***** The records

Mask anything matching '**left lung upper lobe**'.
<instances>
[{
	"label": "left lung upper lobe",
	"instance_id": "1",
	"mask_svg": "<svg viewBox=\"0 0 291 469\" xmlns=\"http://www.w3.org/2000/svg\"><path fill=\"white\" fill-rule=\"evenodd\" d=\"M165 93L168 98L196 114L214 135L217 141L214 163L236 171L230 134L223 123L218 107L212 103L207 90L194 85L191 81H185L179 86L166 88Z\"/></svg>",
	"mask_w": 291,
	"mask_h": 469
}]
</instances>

**********

### Problem statement:
Working from the material above, reproduce it in full and unchanged.

### Response area:
Mask anything matching '**left lung upper lobe**'.
<instances>
[{
	"label": "left lung upper lobe",
	"instance_id": "1",
	"mask_svg": "<svg viewBox=\"0 0 291 469\" xmlns=\"http://www.w3.org/2000/svg\"><path fill=\"white\" fill-rule=\"evenodd\" d=\"M165 93L168 98L196 114L214 135L217 141L214 163L236 171L230 134L223 123L218 107L212 103L207 90L194 85L191 81H185L179 86L166 88Z\"/></svg>",
	"mask_w": 291,
	"mask_h": 469
}]
</instances>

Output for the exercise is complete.